The answer should be a faithful retyping of the records that follow, pictures excluded.

_Material for this task_.
▬▬▬
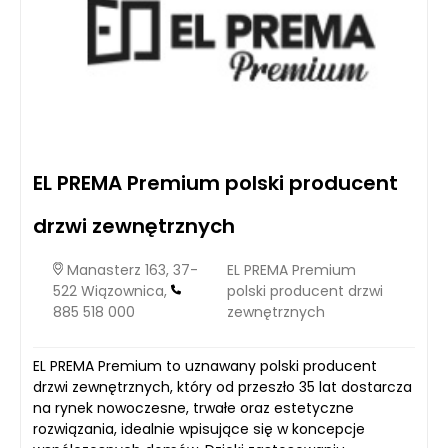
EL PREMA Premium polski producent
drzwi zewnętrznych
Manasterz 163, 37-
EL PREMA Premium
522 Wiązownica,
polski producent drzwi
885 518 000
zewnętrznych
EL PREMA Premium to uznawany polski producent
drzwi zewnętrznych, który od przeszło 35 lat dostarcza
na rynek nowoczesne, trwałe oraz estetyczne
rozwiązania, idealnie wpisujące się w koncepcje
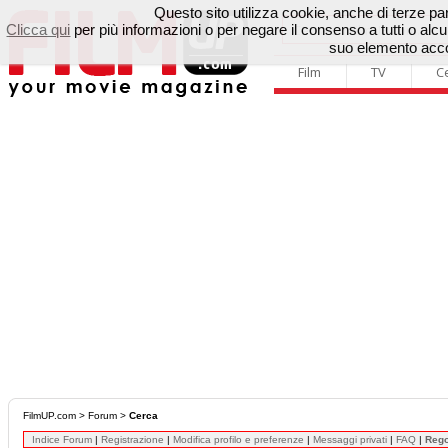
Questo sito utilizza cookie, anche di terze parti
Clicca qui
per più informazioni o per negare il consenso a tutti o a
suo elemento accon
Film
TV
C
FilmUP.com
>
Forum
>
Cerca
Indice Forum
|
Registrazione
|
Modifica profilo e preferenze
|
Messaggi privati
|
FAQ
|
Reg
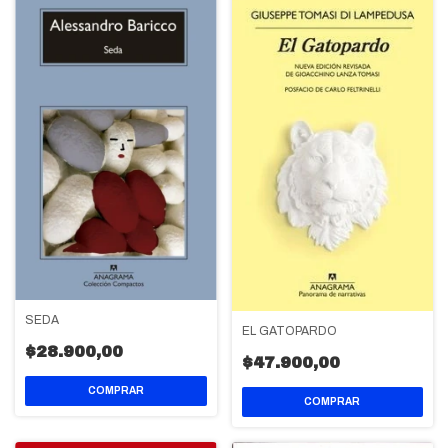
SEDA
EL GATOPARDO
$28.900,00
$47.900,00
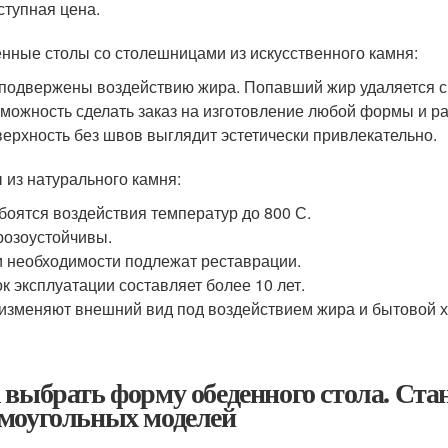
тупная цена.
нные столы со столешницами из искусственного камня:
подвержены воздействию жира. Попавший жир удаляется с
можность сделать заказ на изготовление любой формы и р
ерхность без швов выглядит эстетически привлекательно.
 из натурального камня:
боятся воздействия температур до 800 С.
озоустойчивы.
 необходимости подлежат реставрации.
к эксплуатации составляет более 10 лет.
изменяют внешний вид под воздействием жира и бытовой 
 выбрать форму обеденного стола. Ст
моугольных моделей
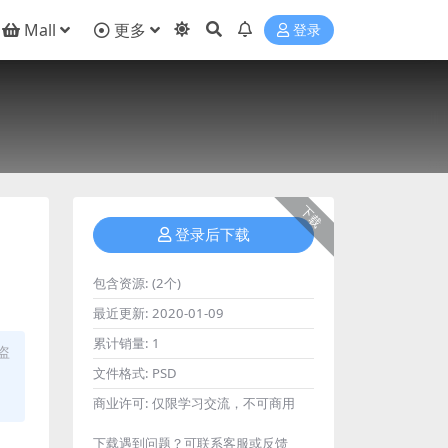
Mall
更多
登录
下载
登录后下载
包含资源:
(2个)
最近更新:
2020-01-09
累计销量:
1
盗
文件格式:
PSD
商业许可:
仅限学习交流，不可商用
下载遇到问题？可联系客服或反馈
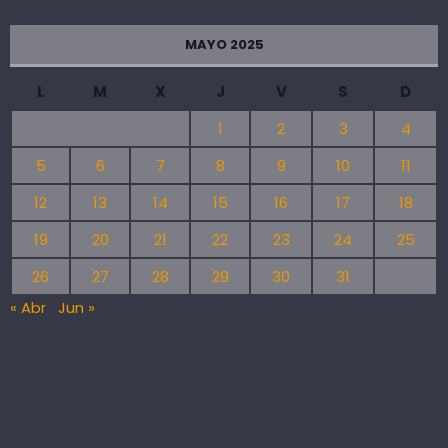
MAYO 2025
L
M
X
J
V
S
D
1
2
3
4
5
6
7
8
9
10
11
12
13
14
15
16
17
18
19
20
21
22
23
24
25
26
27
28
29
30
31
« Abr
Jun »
▬▬▬
_Output below_.
EL PREMA Premium polski producent
drzwi zewnętrznych
Manasterz 163, 37-
EL PREMA Premium
522 Wiązownica,
polski producent drzwi
885 518 000
zewnętrznych
EL PREMA Premium to uznawany polski producent
drzwi zewnętrznych, który od przeszło 35 lat dostarcza
na rynek nowoczesne, trwałe oraz estetyczne
rozwiązania, idealnie wpisujące się w koncepcje
Questo sito utilizza cookie, anche di terze parti
Clicca qui
per più informazioni o per negare il consenso a tutti o a
suo elemento accon
Film
TV
C
FilmUP.com
>
Forum
>
Cerca
Indice Forum
|
Registrazione
|
Modifica profilo e preferenze
|
Messaggi privati
|
FAQ
|
Reg
SEDA
EL GATOPARDO
$28.900,00
$47.900,00
тупная цена.
нные столы со столешницами из искусственного камня:
подвержены воздействию жира. Попавший жир удаляется с
можность сделать заказ на изготовление любой формы и р
ерхность без швов выглядит эстетически привлекательно.
 из натурального камня:
боятся воздействия температур до 800 С.
озоустойчивы.
 необходимости подлежат реставрации.
к эксплуатации составляет более 10 лет.
изменяют внешний вид под воздействием жира и бытовой 
 выбрать форму обеденного стола. Ст
моугольных моделей
Mall
更多
登录
下载
登录后下载
包含资源:
(2个)
最近更新:
2020-01-09
累计销量:
1
盗
文件格式:
PSD
商业许可:
仅限学习交流，不可商用
下载遇到问题？可联系客服或反馈
MAYO 2025
L
M
X
J
V
S
D
1
2
3
4
5
6
7
8
9
10
11
12
13
14
15
16
17
18
19
20
21
22
23
24
25
26
27
28
29
30
31
« Abr
Jun »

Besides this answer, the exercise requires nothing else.